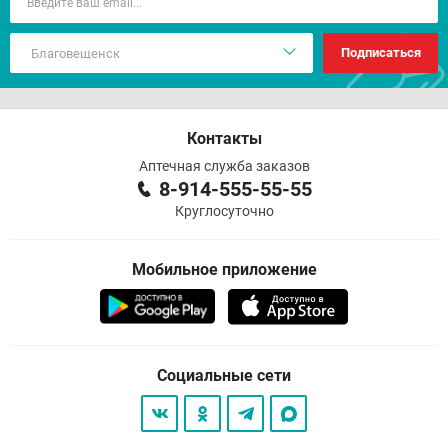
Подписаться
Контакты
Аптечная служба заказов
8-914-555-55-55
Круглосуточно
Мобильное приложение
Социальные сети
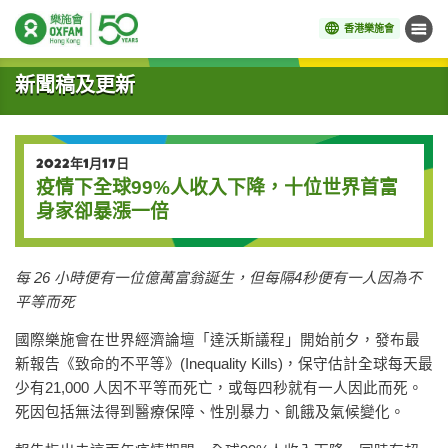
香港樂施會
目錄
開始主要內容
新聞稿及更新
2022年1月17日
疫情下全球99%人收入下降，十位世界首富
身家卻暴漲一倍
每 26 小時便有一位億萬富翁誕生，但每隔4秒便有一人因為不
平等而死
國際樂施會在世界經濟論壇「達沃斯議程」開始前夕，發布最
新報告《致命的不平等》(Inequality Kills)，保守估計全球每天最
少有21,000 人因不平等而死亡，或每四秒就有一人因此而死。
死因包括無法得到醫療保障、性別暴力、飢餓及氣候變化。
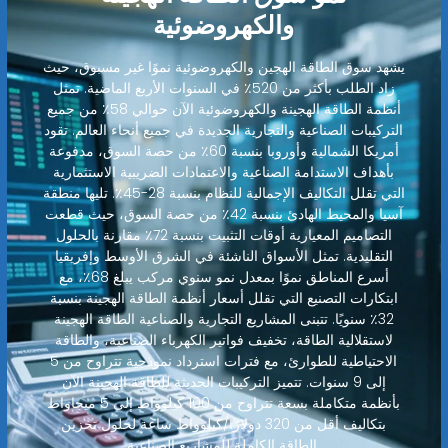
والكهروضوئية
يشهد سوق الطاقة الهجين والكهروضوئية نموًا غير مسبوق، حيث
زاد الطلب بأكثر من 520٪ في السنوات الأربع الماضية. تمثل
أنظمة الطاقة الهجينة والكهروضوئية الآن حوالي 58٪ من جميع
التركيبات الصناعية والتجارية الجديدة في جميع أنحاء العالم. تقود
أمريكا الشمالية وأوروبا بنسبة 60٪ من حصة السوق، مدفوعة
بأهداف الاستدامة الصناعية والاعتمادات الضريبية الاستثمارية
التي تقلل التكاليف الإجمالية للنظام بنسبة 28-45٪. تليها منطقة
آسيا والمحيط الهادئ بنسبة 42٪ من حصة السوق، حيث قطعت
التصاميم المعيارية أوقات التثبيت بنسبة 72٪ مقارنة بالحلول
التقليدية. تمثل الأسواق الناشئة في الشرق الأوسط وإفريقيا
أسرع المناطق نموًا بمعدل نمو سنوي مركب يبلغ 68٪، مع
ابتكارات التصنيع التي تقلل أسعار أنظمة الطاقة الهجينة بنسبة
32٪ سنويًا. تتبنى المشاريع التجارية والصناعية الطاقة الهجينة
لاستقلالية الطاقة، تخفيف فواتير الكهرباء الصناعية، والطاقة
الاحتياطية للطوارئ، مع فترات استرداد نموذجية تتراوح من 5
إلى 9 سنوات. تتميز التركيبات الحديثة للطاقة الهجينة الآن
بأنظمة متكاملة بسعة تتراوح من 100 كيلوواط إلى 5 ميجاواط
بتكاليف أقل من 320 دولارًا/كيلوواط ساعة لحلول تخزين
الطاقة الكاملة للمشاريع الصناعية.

▬▬▬▬▬▬▬▬▬▬

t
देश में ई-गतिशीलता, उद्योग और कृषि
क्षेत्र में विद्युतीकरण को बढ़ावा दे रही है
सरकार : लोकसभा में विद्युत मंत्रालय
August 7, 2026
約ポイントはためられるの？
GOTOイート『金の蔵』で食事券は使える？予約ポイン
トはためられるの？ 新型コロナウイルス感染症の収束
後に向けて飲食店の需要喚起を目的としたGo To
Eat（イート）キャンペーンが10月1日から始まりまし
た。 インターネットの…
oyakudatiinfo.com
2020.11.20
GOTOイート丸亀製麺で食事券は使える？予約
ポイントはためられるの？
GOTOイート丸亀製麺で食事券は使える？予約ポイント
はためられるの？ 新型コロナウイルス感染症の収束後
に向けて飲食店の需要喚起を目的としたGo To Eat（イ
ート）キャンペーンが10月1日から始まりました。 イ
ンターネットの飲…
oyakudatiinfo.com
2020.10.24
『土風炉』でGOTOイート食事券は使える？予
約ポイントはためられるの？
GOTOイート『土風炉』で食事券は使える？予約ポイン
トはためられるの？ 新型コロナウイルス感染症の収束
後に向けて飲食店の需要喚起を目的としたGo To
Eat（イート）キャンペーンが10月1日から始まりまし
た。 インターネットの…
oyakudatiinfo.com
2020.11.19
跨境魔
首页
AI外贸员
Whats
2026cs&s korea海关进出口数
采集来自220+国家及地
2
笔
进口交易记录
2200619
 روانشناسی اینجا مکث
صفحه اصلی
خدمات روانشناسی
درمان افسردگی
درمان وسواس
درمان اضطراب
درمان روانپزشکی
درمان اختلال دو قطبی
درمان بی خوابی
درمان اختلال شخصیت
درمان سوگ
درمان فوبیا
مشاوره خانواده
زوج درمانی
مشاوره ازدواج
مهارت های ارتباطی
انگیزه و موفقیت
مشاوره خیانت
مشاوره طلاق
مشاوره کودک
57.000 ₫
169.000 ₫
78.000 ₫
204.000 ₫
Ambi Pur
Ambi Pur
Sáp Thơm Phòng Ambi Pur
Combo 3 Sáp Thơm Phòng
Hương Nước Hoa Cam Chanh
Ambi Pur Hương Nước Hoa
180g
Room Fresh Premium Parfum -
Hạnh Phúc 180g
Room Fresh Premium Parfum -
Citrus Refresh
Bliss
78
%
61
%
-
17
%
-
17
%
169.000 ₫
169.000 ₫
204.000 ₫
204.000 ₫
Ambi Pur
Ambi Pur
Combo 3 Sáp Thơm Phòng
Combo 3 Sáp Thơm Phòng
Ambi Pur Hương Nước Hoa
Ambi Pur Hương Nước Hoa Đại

▬▬▬▬▬▬▬▬▬▬

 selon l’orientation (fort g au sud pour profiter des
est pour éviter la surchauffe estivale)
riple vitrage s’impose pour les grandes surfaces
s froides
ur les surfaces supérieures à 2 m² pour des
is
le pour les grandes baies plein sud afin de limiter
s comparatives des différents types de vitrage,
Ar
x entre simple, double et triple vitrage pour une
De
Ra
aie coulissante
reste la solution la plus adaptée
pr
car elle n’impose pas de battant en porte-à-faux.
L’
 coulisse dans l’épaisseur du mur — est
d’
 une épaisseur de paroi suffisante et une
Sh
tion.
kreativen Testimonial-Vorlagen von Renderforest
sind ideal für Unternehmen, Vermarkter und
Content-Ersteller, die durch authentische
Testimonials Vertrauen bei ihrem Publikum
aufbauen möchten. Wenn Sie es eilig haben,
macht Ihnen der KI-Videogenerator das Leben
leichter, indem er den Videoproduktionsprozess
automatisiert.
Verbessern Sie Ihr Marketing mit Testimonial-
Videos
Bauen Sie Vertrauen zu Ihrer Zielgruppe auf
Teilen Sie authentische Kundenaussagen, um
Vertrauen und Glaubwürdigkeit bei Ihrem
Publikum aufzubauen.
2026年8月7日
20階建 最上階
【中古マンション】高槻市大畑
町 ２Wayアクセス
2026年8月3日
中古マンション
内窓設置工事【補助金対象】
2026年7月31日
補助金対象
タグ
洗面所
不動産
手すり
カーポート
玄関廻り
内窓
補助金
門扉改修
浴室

▬▬▬▬▬▬▬▬▬▬

What is required: The lines above starting at the one that contains "أسرع المناطق نموًا" and ending at the one that contains "إلى 9 سنوات." must be transcribed exactly, and no other lines may appear.

Reply:
أسرع المناطق نموًا بمعدل نمو سنوي مركب يبلغ 68٪، مع
ابتكارات التصنيع التي تقلل أسعار أنظمة الطاقة الهجينة بنسبة
32٪ سنويًا. تتبنى المشاريع التجارية والصناعية الطاقة الهجينة
لاستقلالية الطاقة، تخفيف فواتير الكهرباء الصناعية، والطاقة
الاحتياطية للطوارئ، مع فترات استرداد نموذجية تتراوح من 5
إلى 9 سنوات. تتميز التركيبات الحديثة للطاقة الهجينة الآن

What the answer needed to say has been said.